About 30 colleagues represented the Brennan Center in Selma and Montgomery, Alabama, to mark the 60th anniversary of Bloody Sunday. That was the peaceful march led by young John Lewis, met with police and vigilante violence. The televised assault provoked national outrage, which led to the enactment of the Voting Rights Act of 1965.
“The visit to Montgomery was a meaningful one not just because of the 60th anniversary of the march, but because of the flood of new efforts seeking to erase and reverse the progress achieved by the people who crossed the bridge in 1965,” said Kareem Crayton, who led the Brennan Center’s group across the Edmund Pettus Bridge this past Sunday.
Today’s fight to vote does not involve police batons or snarling dogs. Rather, it is embodied in laws and legislation, court rulings, firings of election security officials, and attacks on voting advocates.
It unfolds in courtrooms, of course: Those working to suppress the vote are currently trying to convince federal courts that citizens are not allowed to seek redress under the Voting Rights Act when their freedom to vote is violated. One federal appeals court has already embraced that radical view.
We see it in firings: The new administration dismissed the entire set of officials at the Cybersecurity and Infrastructure Security Agency who worked on protecting elections from attack, clearing a path for malevolent foreign or domestic actors to try to manipulate the voting system.
It even happens in job interviews. Candidates for top administration positions are asked whether they believe in the Big Lie that Donald Trump really won the 2020 election — the conspiracy theory used to justify voting restrictions.
The pace seems to be accelerating. This week, President Trump signed an executive order aimed at a law firm, Perkins Coie. The order revokes the security clearance of its employees, bars them from federal buildings, and threatens investigations of companies that hire the firm. Among other justifications, the order cites Perkins Coie’s litigation to stop voter suppression.
It’s hard to think of a clearer application of inappropriate government power, plainly aiming to chill free speech and scare the legal community to force it to back off from defending the rule of law in America.
Today’s voter restrictions can come on the floor of Congress too. The House will soon vote on the SAVE Act, which would essentially require citizens to produce a passport or birth certificate to be able to register (or re-register) to vote. At least 21 million Americans lack ready access to those documents. The measure would essentially eliminate registration online, by mail, or through registration drives. It would be the worst voting bill ever enacted by Congress.
Congress can provide a positive answer instead. Rep. Terry Sewell (D-AL) last week introduced an updated version of the John R. Lewis Voting Rights Advancement Act. This legislation would restore the full strength of that law after it was gutted by the Supreme Court in Shelby County v. Holder. It would apply current data to protect voting rights all over the country. That’s the right way for Congress to address voting: with facts, not fear.

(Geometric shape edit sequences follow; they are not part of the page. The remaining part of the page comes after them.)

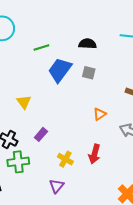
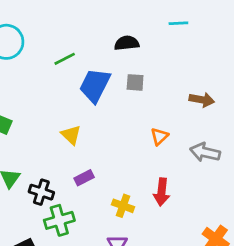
yellow triangle: (24, 102) -> (71, 135), moved
purple rectangle: (41, 134) -> (84, 178), turned 32

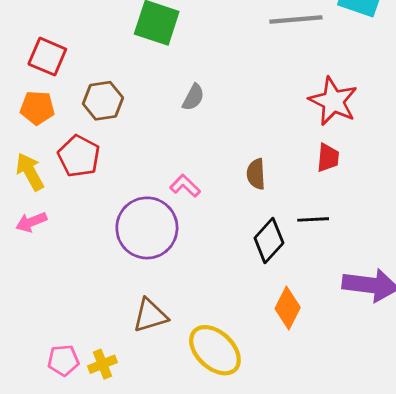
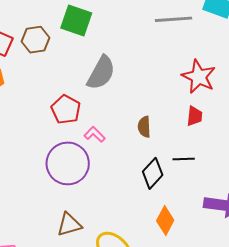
gray semicircle: (193, 97) -> (101, 73), size x1.8
brown hexagon: (103, 101) -> (36, 40), moved
red pentagon: (79, 156) -> (66, 109), moved

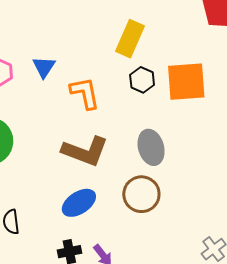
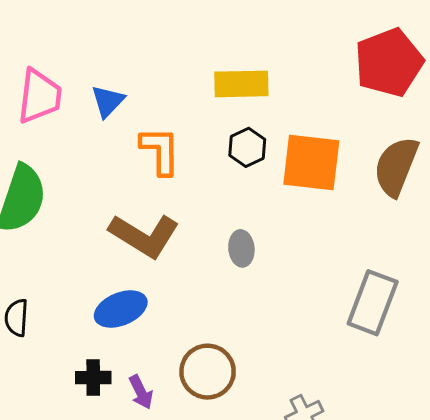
yellow rectangle: (130, 39) -> (241, 84), turned 54
gray ellipse: (151, 147) -> (241, 248), size x0.7
brown circle: (141, 194) -> (208, 372), moved

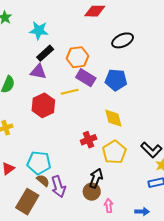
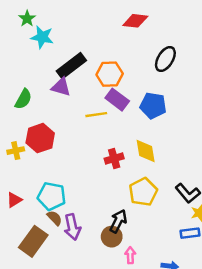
cyan star: (39, 31) -> (42, 37), moved
black ellipse: (123, 40) -> (165, 59), turned -40
black rectangle: (45, 53) -> (71, 66), size x1.4
red hexagon: (43, 105) -> (40, 138), moved
red cross: (89, 140) -> (114, 158), moved

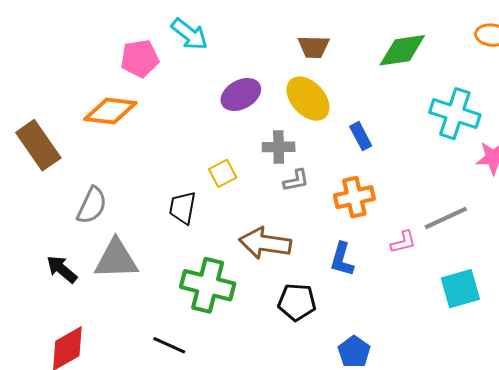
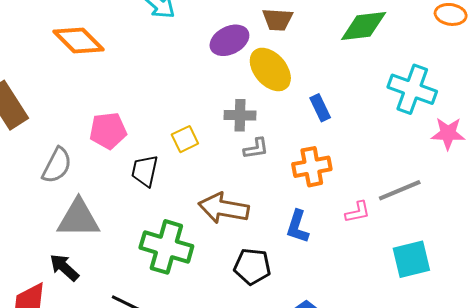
pink pentagon: (140, 59) -> (108, 131), moved
purple ellipse: (241, 95) -> (229, 40), moved
orange diamond: (110, 111) -> (78, 40), moved, turned 36
black arrow: (62, 269) -> (64, 267), moved

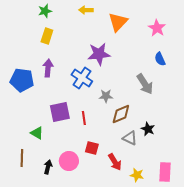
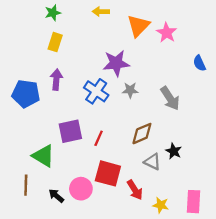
pink star: (157, 28) -> (167, 33), moved
blue semicircle: (160, 59) -> (199, 63), moved
gray star: (106, 96) -> (130, 90), moved
red line: (84, 118) -> (99, 138), turned 32
green triangle: (37, 133) -> (43, 156), size x1.5
red square: (92, 148) -> (108, 173), size x1.6
black arrow: (48, 167) -> (56, 196), turned -64

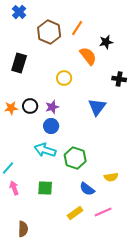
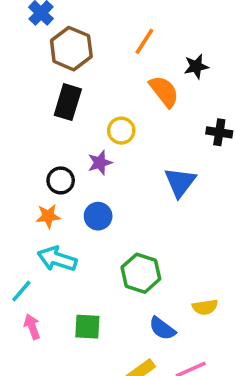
brown hexagon: (49, 32) -> (71, 49), moved
black rectangle: (19, 63) -> (68, 102), moved
purple star: (52, 107) -> (100, 163), moved
orange star: (11, 108) -> (48, 216), moved
cyan arrow: (45, 150) -> (57, 259), moved

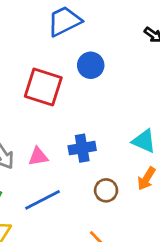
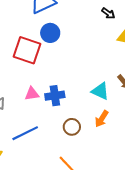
blue circle: (91, 65) -> (50, 33), moved
pink triangle: (38, 157) -> (32, 94), moved

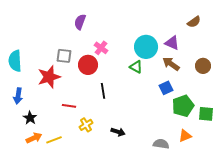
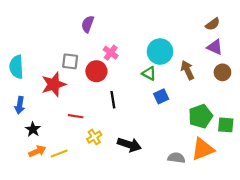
purple triangle: (172, 43) -> (215, 47), moved
brown arrow: (171, 64) -> (187, 70), turned 30
blue square: (166, 88) -> (161, 96), moved
black arrow: (118, 132) -> (129, 145), size x1.5
orange triangle: (185, 136) -> (203, 149), size x1.6

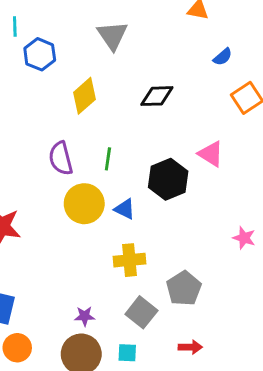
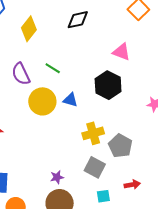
green line: (108, 159) -> (53, 68), turned -56
black hexagon: (168, 179) -> (108, 85), moved
yellow cross: (129, 260) -> (93, 133), moved
cyan square: (127, 353) -> (103, 196), moved

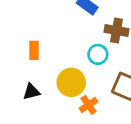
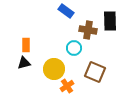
black triangle: (31, 92) -> (24, 63), moved

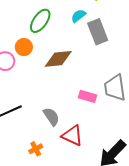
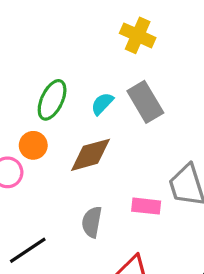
cyan semicircle: (79, 16) -> (102, 104), moved
gray semicircle: (51, 117) -> (92, 222), moved, turned -126

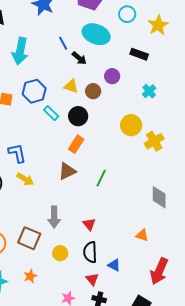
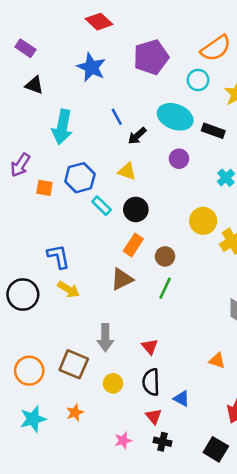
cyan ellipse: (96, 34) -> (175, 117), moved
black arrow: (79, 58) -> (137, 136), turned 98
brown circle: (93, 91) -> (165, 256), moved

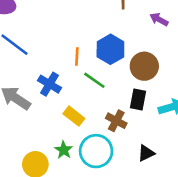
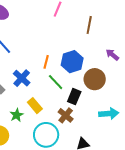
purple arrow: (159, 19) -> (112, 55), moved
black rectangle: (138, 99) -> (74, 97), moved
green star: (64, 150) -> (17, 115), moved

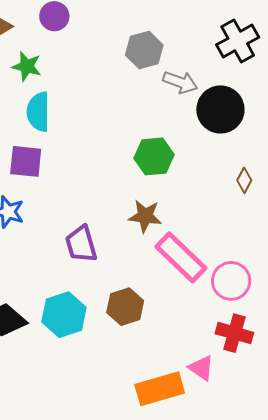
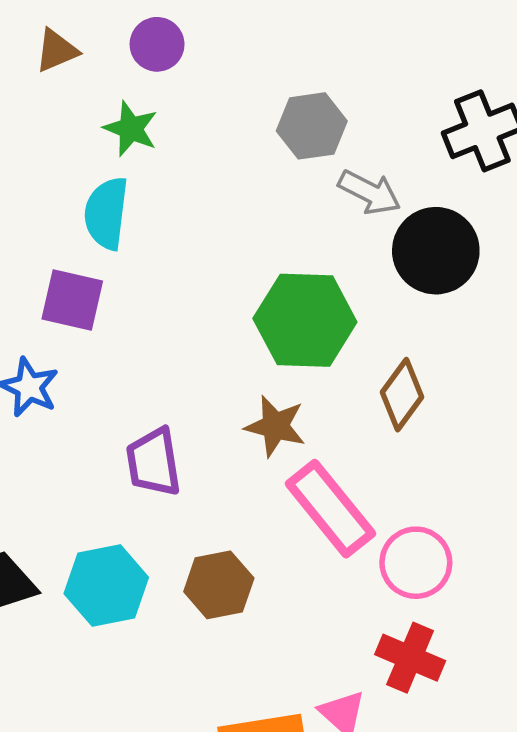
green star: (27, 66) -> (131, 129), moved
green hexagon: (154, 156) -> (305, 320), size x1.4
brown diamond: (244, 180) -> (402, 395), moved, size x1.5

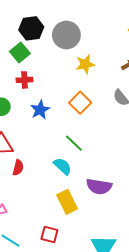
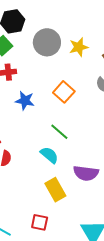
gray circle: (66, 35) -> (47, 42), moved
yellow star: (85, 64) -> (79, 47), moved
blue star: (40, 110) -> (25, 101), turned -30

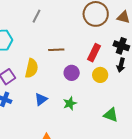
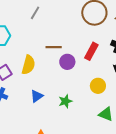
purple circle: (72, 73) -> (67, 62), moved
yellow circle: (100, 75) -> (98, 86), moved

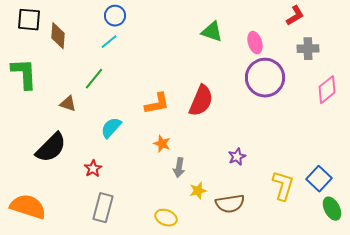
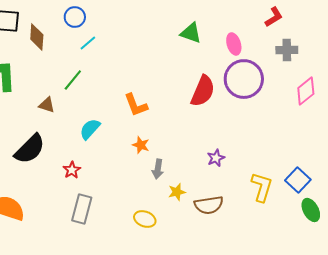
blue circle: (115, 16) -> (75, 17), moved
red semicircle: (201, 101) -> (203, 91), moved
orange L-shape: (157, 104) -> (136, 105), turned 80

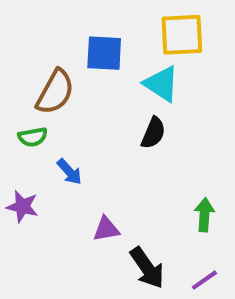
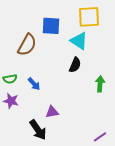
green semicircle: (33, 137) -> (10, 79), moved
green arrow: (204, 215) -> (100, 84), moved
black arrow: (147, 268) -> (38, 130), moved

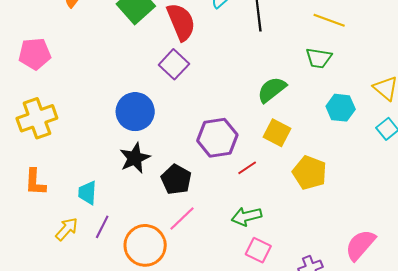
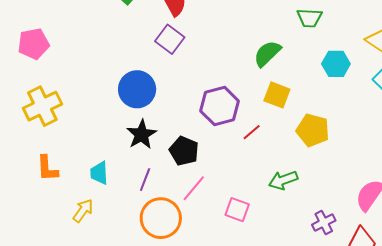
green arrow: (246, 216) -> (283, 180), moved
purple line: (102, 227) -> (145, 180), moved
pink square: (258, 250) -> (237, 210), moved

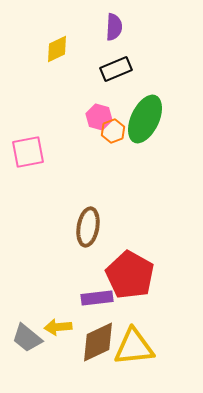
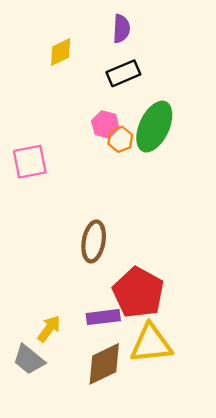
yellow arrow: (58, 327) -> (49, 329), moved, turned 132
yellow triangle: (134, 347) -> (151, 344), moved

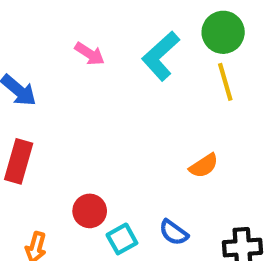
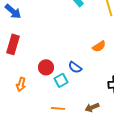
blue semicircle: (174, 232) -> (75, 67), moved

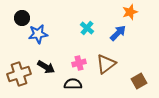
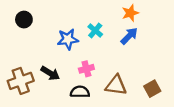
orange star: (130, 12) -> (130, 13), moved
blue star: (38, 34) -> (68, 39), moved
brown triangle: (106, 64) -> (116, 85), moved, turned 45

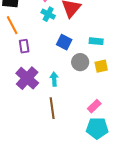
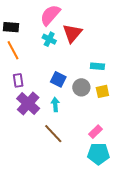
blue square: (64, 42) -> (58, 79), moved
purple rectangle: (24, 46) -> (18, 80), moved
brown line: (52, 108) -> (53, 134), turned -35

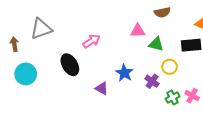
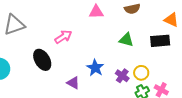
pink triangle: (138, 31) -> (96, 12), moved
yellow circle: (170, 67) -> (141, 73), moved

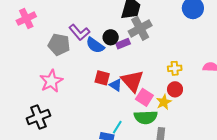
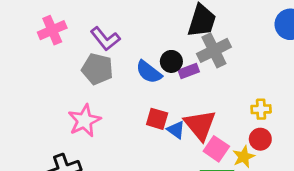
purple L-shape: (79, 32) -> (105, 39), moved

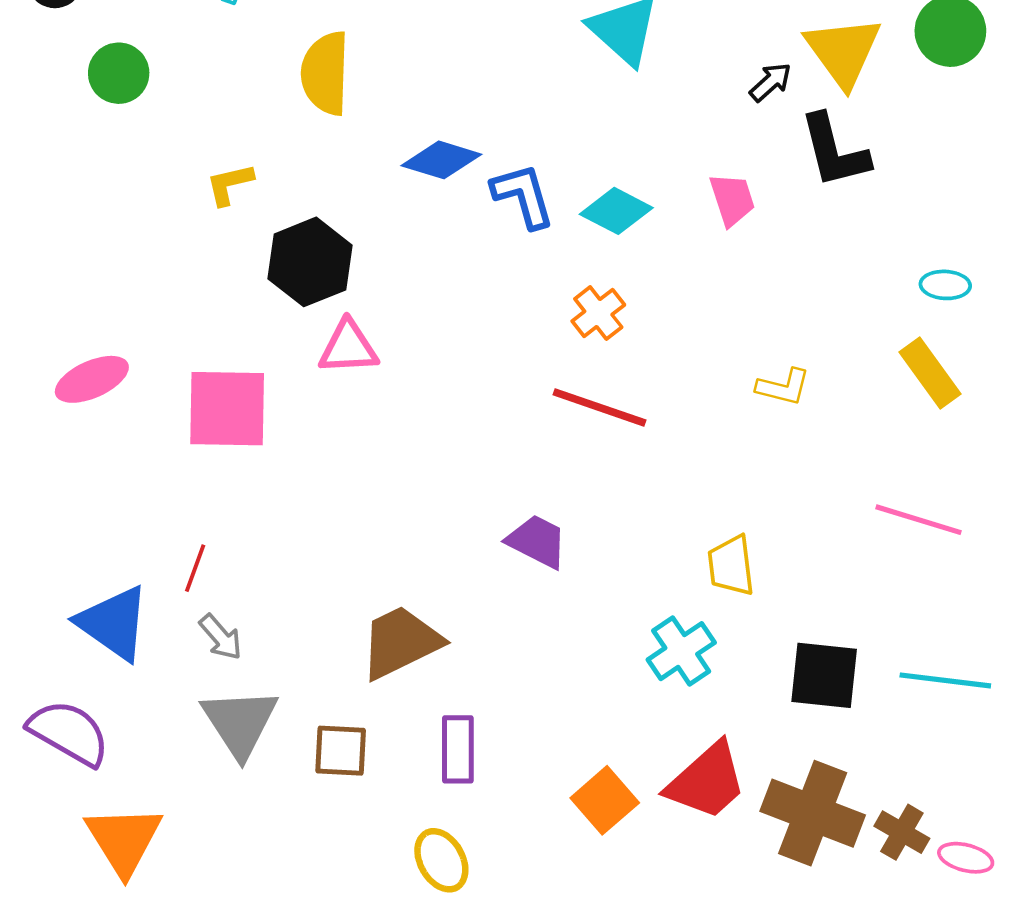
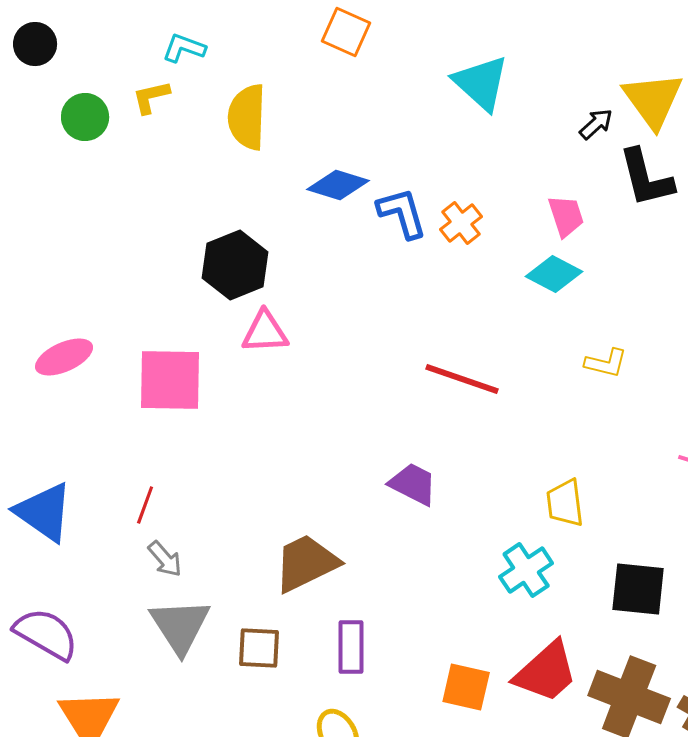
yellow L-shape: (230, 184) -> (151, 97), moved
cyan diamond: (616, 211) -> (554, 274), moved
orange cross: (598, 313) -> (461, 223), moved
blue triangle: (114, 623) -> (44, 512), moved
orange square: (605, 800) -> (466, 687), turned -36

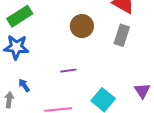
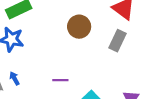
purple line: (68, 71) -> (60, 80), moved

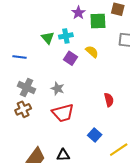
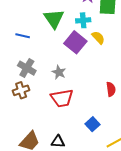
cyan cross: (66, 36) -> (83, 20), moved
green triangle: (48, 38) -> (54, 19), size x1.5
purple square: (70, 58) -> (75, 42), size x1.5

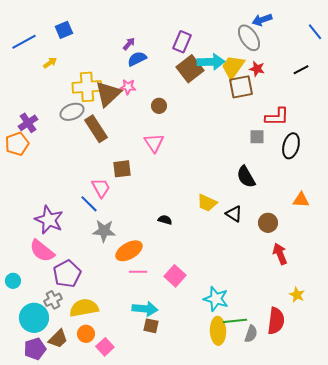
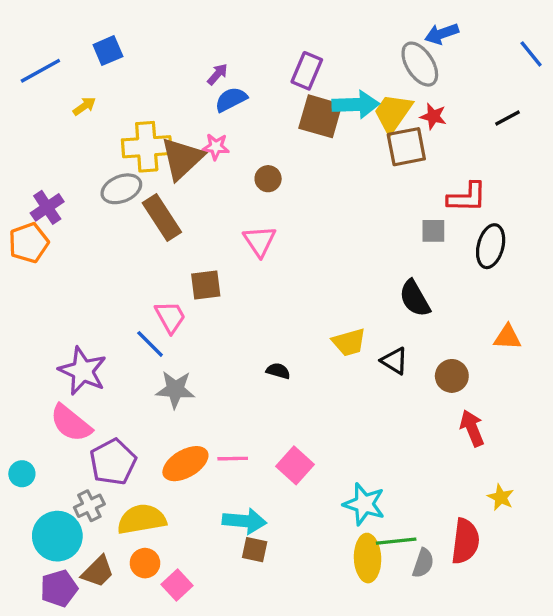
brown square: (190, 69) -> (320, 116), turned -36
yellow trapezoid: (207, 203) -> (349, 342), turned -40
orange ellipse: (129, 251) -> (185, 464), moved

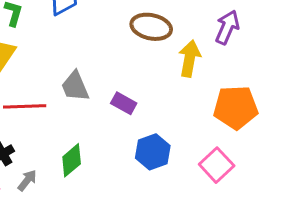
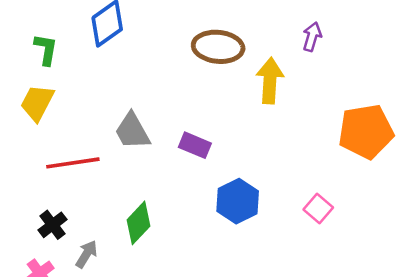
purple arrow: (227, 27) -> (312, 37), size x0.7
orange pentagon: (236, 107) -> (366, 132), moved
pink square: (217, 165) -> (318, 208), size x0.7

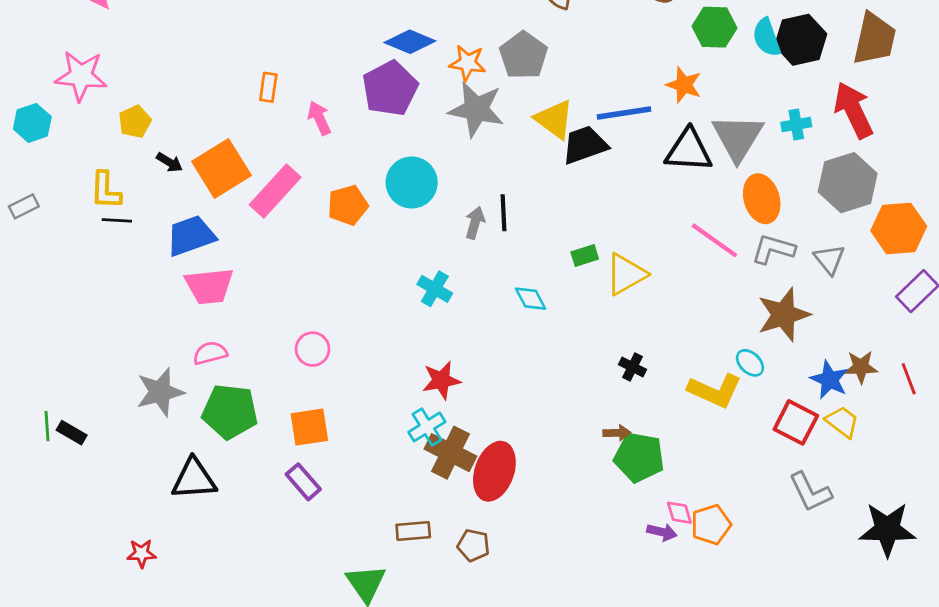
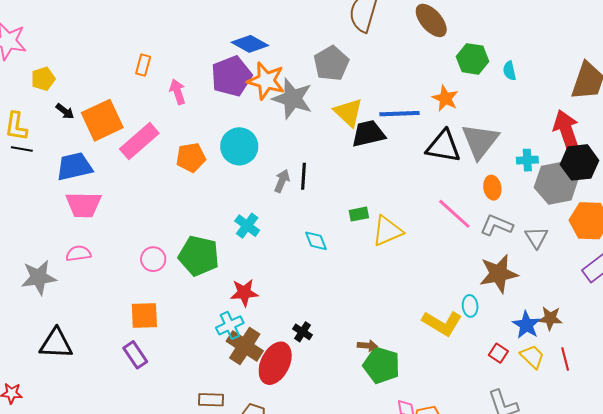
cyan semicircle: (767, 37) -> (509, 71), size x0.7
black hexagon: (801, 40) -> (579, 162), moved
orange star: (468, 63) -> (266, 81), moved, size x1.4
cyan cross: (796, 125) -> (527, 160), moved
orange ellipse: (762, 199) -> (492, 188), size x0.7
cyan ellipse: (750, 363) -> (470, 306), turned 35
black cross: (633, 367) -> (303, 332), moved
red line: (909, 379) -> (565, 359), moved
green pentagon: (230, 412) -> (199, 256), moved
red square: (796, 422) -> (498, 353), size x0.6

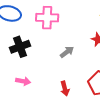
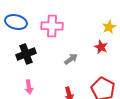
pink arrow: (23, 81) -> (29, 87), turned 72

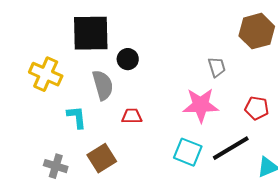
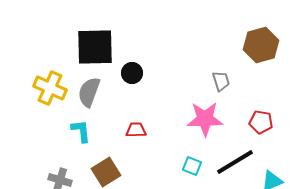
gray semicircle: (103, 85) -> (89, 92), moved, turned -144
cyan square: (188, 152) -> (192, 166), size x0.7

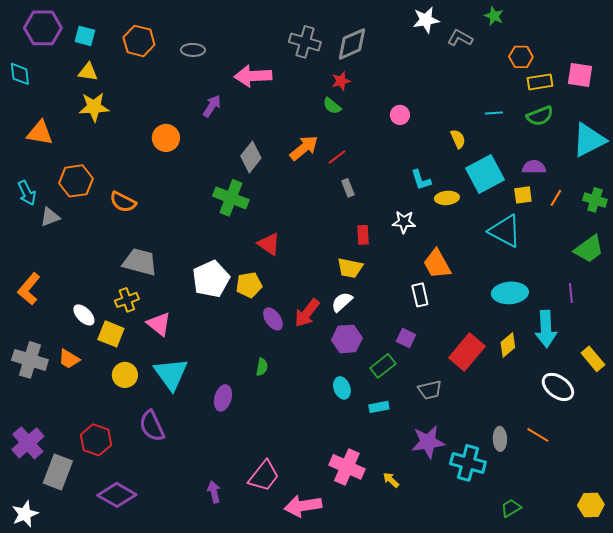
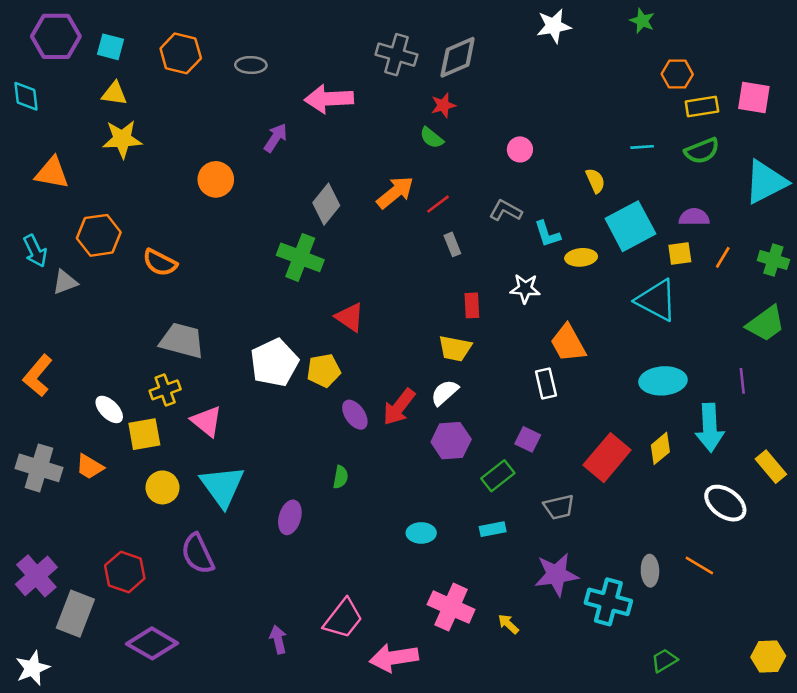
gray L-shape: (460, 38) -> (506, 211), moved
yellow square: (111, 334) -> (144, 434), turned -32
cyan ellipse: (342, 388) -> (421, 533), moved, turned -70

Today’s fight to vote does not yet call on us to show the physical bravery displayed by the heroes on the Edmund Pettus Bridge 60 years ago. The barriers they faced were much more severe than those of today. But it summons each of us to action nevertheless.
At the end of the march from Selma to Montgomery, Dr. Martin Luther King Jr. spoke before the Alabama State House. In a less-remembered part of that remarkable oration, King explained that the Jim Crow system was rooted not merely in racism but in raw political and economic calculus of the robber baron–dominated 1890s.
“The threat of the free exercise of the ballot by the Negro and the white masses alike resulted in the establishing of a segregated society,” King said. “They segregated southern money from the poor whites; they segregated southern mores from the rich whites; they segregated southern churches from Christianity; they segregated southern minds from honest thinking, and they segregated the Negro from everything.”
The fight to vote, King understood, went well beyond the technical matter of the franchise to the wider question of what kind of government we had and what kind of society we would live in. How long would progress take, he asked. “Not long, because no lie can live forever.”